▸ EXERCISE AIM:
Every line of the material must be restated exactly, though not its pictures.

========

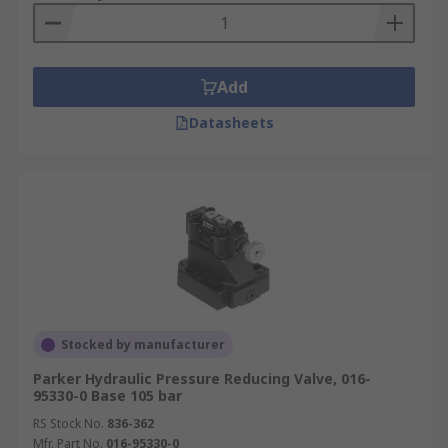
Add
Datasheets
Stocked by manufacturer
Parker Hydraulic Pressure Reducing Valve, 016-
95330-0 Base 105 bar
RS Stock No.
836-362
Mfr. Part No.
016-95330-0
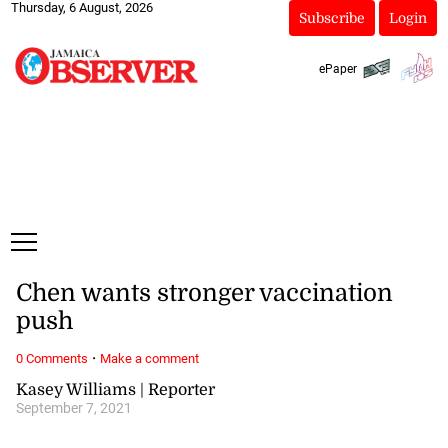
Thursday, 6 August, 2026
Subscribe
Login
ePaper
Chen wants stronger vaccination
push
·
0 Comments
Make a comment
Kasey Williams | Reporter
September 7, 2021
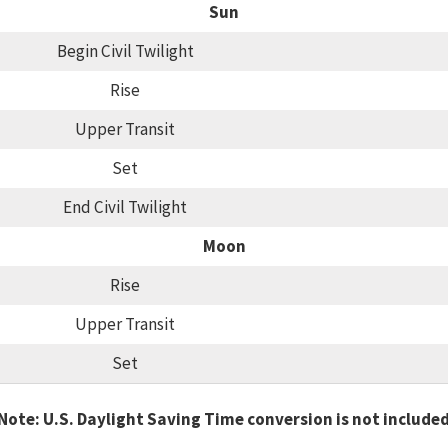
Sun
Begin Civil Twilight
Rise
Upper Transit
Set
End Civil Twilight
Moon
Rise
Upper Transit
Set
Note: U.S. Daylight Saving Time conversion is not include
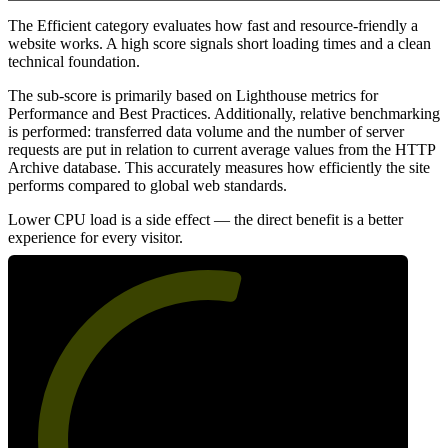
The Efficient category evaluates how fast and resource-friendly a
website works. A high score signals short loading times and a clean
technical foundation.
The sub-score is primarily based on Lighthouse metrics for
Performance and Best Practices. Additionally, relative benchmarking
is performed: transferred data volume and the number of server
requests are put in relation to current average values from the HTTP
Archive database. This accurately measures how efficiently the site
performs compared to global web standards.
Lower CPU load is a side effect — the direct benefit is a better
experience for every visitor.
56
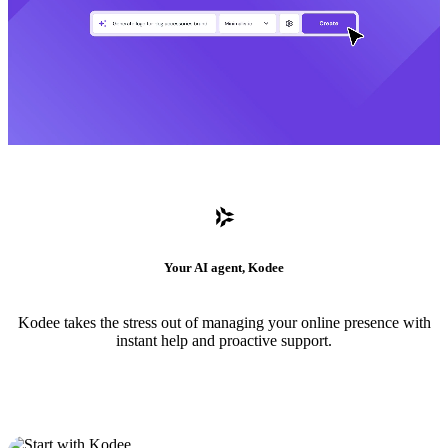
Your AI agent, Kodee
Kodee takes the stress out of managing your online presence with
instant help and proactive support.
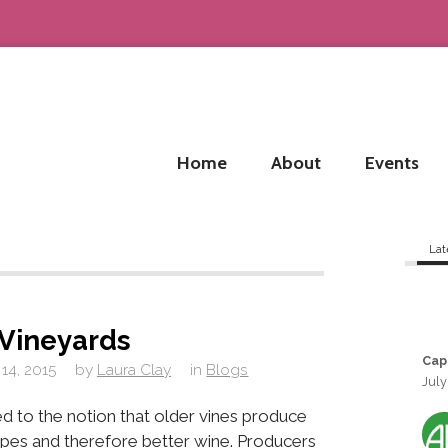
Home
About
Events
Lat
Vineyards
Cap
14, 2015
by
Laura Clay
in
Blogs
July
ed to the notion that older vines produce
apes and therefore better wine. Producers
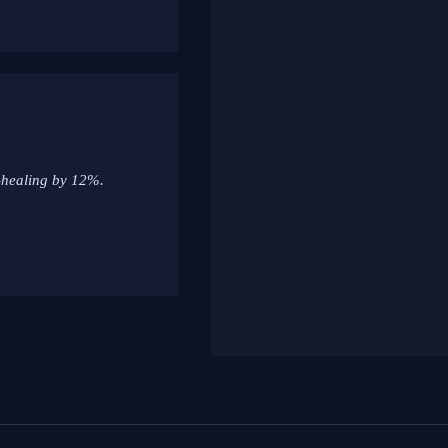
f-healing by 12%.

========

▸ ANSWER:
Add
Datasheets
Stocked by manufacturer
Parker Hydraulic Pressure Reducing Valve, 016-
95330-0 Base 105 bar
RS Stock No.
836-362
Mfr. Part No.
016-95330-0
Thursday, 6 August, 2026
Subscribe
Login
ePaper
Chen wants stronger vaccination
push
·
0 Comments
Make a comment
Kasey Williams | Reporter
September 7, 2021
Sun
Begin Civil Twilight
Rise
Upper Transit
Set
End Civil Twilight
Moon
Rise
Upper Transit
Set
Note: U.S. Daylight Saving Time conversion is not include
The Efficient category evaluates how fast and resource-friendly a
website works. A high score signals short loading times and a clean
technical foundation.
The sub-score is primarily based on Lighthouse metrics for
Performance and Best Practices. Additionally, relative benchmarking
is performed: transferred data volume and the number of server
requests are put in relation to current average values from the HTTP
Archive database. This accurately measures how efficiently the site
performs compared to global web standards.
Lower CPU load is a side effect — the direct benefit is a better
experience for every visitor.
56
Your AI agent, Kodee
Kodee takes the stress out of managing your online presence with
instant help and proactive support.
Home
About
Events
Lat
Vineyards
Cap
14, 2015
by
Laura Clay
in
Blogs
July
ed to the notion that older vines produce
apes and therefore better wine. Producers
f-healing by 12%.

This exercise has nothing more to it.